I don’t much like long haul flights. The seats aren’t built for sleep, there is too much noise, the entertainment screen – good as it is on Virgin planes – is too close to my face, and you never quite know what time it is. The food, whilst palatable, sits on one’s stomach and disrupts the body clock. And if the flight doesn’t get to you, the waiting around for hours in airport queues probably will.
Is it worth all of this disruption to one’s bodily routines?
If there was another way to travel the world that overcame these drawbacks, I’d do it. Until that happens (I’m thinking Star Trek transporter system) we’ll just have to make do.
Because the pain is definitely worth it. Our trip to Hong Kong has been something else.
As I reflect back on the last few days, I realise that our initial apprehension as we first experienced the city’s frenetic lifestyle and energy, its multiculturalism and its diversity, has turned into admiration for a new-found friend. Hong Kong grows on you.

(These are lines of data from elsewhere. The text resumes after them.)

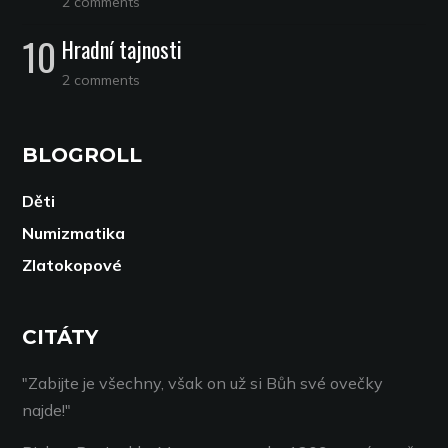
2 comments
Hradní tajnosti
2 comments
BLOGROLL
Děti
Numizmatika
Zlatokopové
CITÁTY
"Zabijte je všechny, však on už si Bůh své ovečky
najde!"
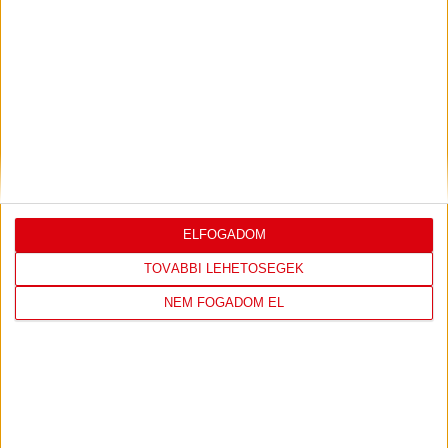
2026.08.03.
Bővebben →
DÉNES VILMOS
MEGTISZTELTETÉS, HOGY
:
ILYEN SZURKOLÓK ELŐTT LÉPHETEK PÁLYÁRA
2026.07.31.
Bővebben →
ELFOGADOM
PJUNYIK JEREVÁN-DVSC
TOVÁBBJUTÁS A
:
TOVÁBBI LEHETŐSÉGEK
KONFERENCIA LIGÁBAN
NEM FOGADOM EL
Bővebben →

It’s a city in which you soon begin to feel at home. The people are unfailingly polite and helpful, such as when an elderly gentleman stopped to help us work the ticket machine on the MTR underground platform in the middle of rush hour, or when the lady on duty at Nan Lian Gardens welcomed us to the park, told us about the layout, and made us feel special.

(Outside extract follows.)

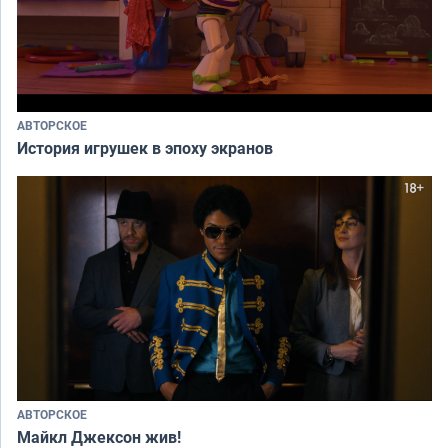
АВТОРСКОЕ
История игрушек в эпоху экранов
АВТОРСКОЕ
Майкл Джексон жив!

Our visit to the Gardens was earlier today (or was it yesterday? I’m writing this in mid-air). Sitting a little way out of the city centre right next to the Diamond Hill MTR station, itself underneath the Hollywood Plaza shopping centre, the Gardens are superb. Relatively recent, they are laid out in 1,200 year-old Tang Dynasty style with typical Chinese flair. A line of Banyan trees, with their amazing exposed root systems, leads to quiet pathways, delightful greenery and typically Chinese buildings constructed of beautiful redwood, including a gold pagoda at the centre, striking against the backdrop of residential towers that frame it in the distance.
Above the Gardens lies the Chi Lin Nunnery, a Buddhist temple set out around a wide ornate courtyard. There is a service taking place and the sounds of passages being read out to the accompaniment of Buddhist bells mixes with the scent of incense.
And yet, only yards away, busy flyovers carry traffic through the city, whilst every view contains an image of the ever-present skyscrapers towering over the scene. It’s another example of the conjunction of old and new, East and West, that makes Hong Kong so fascinating. It’s claim to be ‘Asia’s World City’ seems fully justified to this not-so-seasoned traveller.
The Chinese are obviously pleased to have got their city back. The reunification was 18 years ago, and the agreement signed by Mrs Thatcher at that time stipulated that the new ‘SAR’ – Special Administrative Region – would remain unaltered, with its own separate legal systems and democratic processes, for at least another 50 years. That doesn’t seem so long now we’re a third of the way through it.
Earlier we had visited the Hong Kong History Museum on Chatham Road South. Through a series of large halls the story of the area is told, from the formation of the rocks on which the city is built (mostly volcanic granite) to the earliest tribes, the rise of agriculture and Chinese traditions, cultures and beliefs, through to the Opium Wars, the Cessation of Hong Kong, the creation of the banking systems (especially the good old Hong Kong & Shanghai Banking Corporation, whose Head Office stands proudly overlooking the Harbour, and which is responsible for printing and supervising the local currency, the HK Dollar), the Japanese occupation during WW2, and finally to the handover in 1997. It’s all handled in an open and informative way, with apparent balance. That is, until the final audiovisual presentation which sums up in a few minutes the story of the SAR. The emphasis is heavily on the return of the Region to the fold, with the Brits cast as the interlopers and no recognition of the obvious benefits they’ve brought over the course of their 150 year tenureship.
Local elections are in train during our visit, with lots of posters showing headshots of the local candidates. Yet this week an item appears on BBC News reporting that the owner and three staff of a bookshop In Causeway Bay have mysteriously disappeared simultaneously. The shop was known for publishing texts critical of the Chinese Government and its leaders, and was popular with visitors from the mainland where those same books are banned from sale.
China has itself changed significantly in recent years, but by Western standards it has a long way to go in areas of free speech and personal liberty. Let’s hope that Hong Kong can remain the truly international jewel that we have so enjoyed during this last two weeks for many years to come. It’s been a great trip.